Wax torch Education: How AI programmers get a lot of open source data for practical exercises

Original title: candle Education: AI programmers how to get a lot of open source data for practical exercises

 Many big data, machine learning, artificial intelligence beginners need a lot of data to go to practice, because never before had contact with the depth of related fields, it is difficult to find a suitable training data, today the candle teacher education gave you recommend a few open source data collection sites.
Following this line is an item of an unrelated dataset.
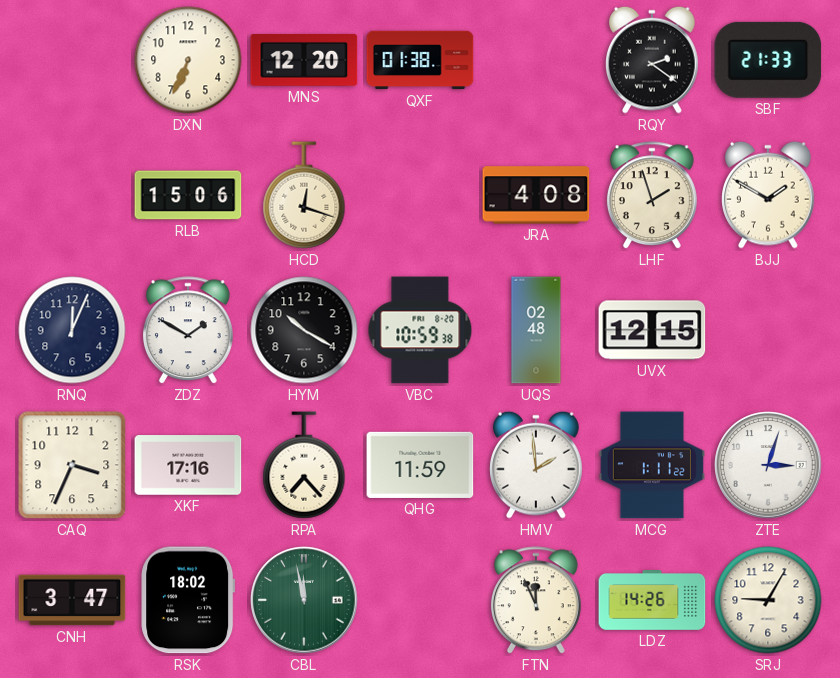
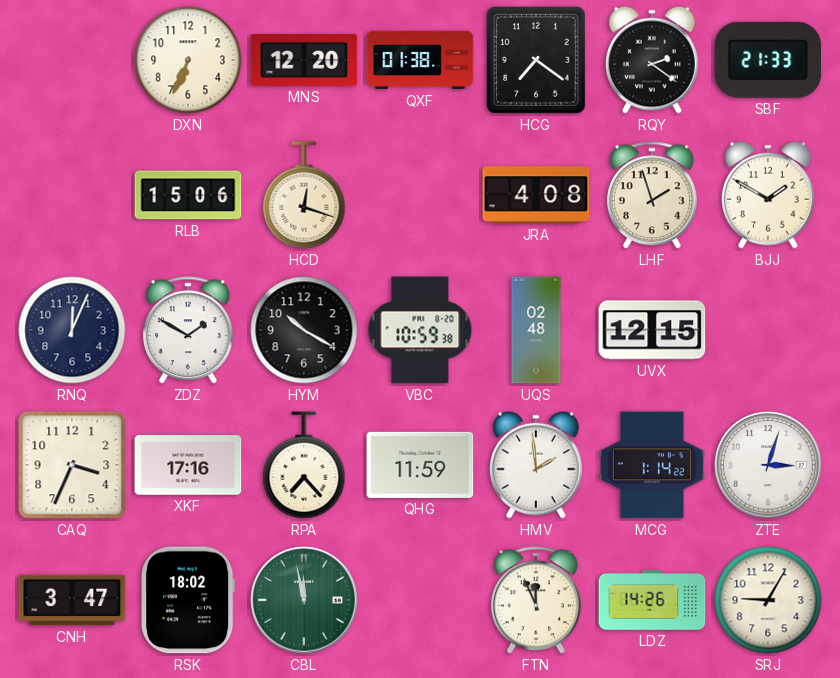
HCG: none -> 7:21
MCG: 1:11 -> 1:14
 Wax torch Education: How AI programmers get a lot of open source data for practical exercises
First, the relatively simple data collection site
Data.gov, this is the US government's open data website contains the data set from the climate, education, energy, finance and other areas of more than 190,000.
data.WorldBank.org, this is the World Bank's Open Data site that provides the world development index, education index and other broad categories of data collection. 

 Second, the large data sets website
 Amazon WebServices (AWS) datasets, Amazon offers a complete Enron e-mail, Google Booksn-gram, NASA NEX , one million songs and other data sets, you can also use on the local computer in the Amazon platform.
 Googledatasets 
Google for the majority of developers to provide some of the data sets as part of its Big Query tools, including GiHub public library and all the stories and comments of Hacker News.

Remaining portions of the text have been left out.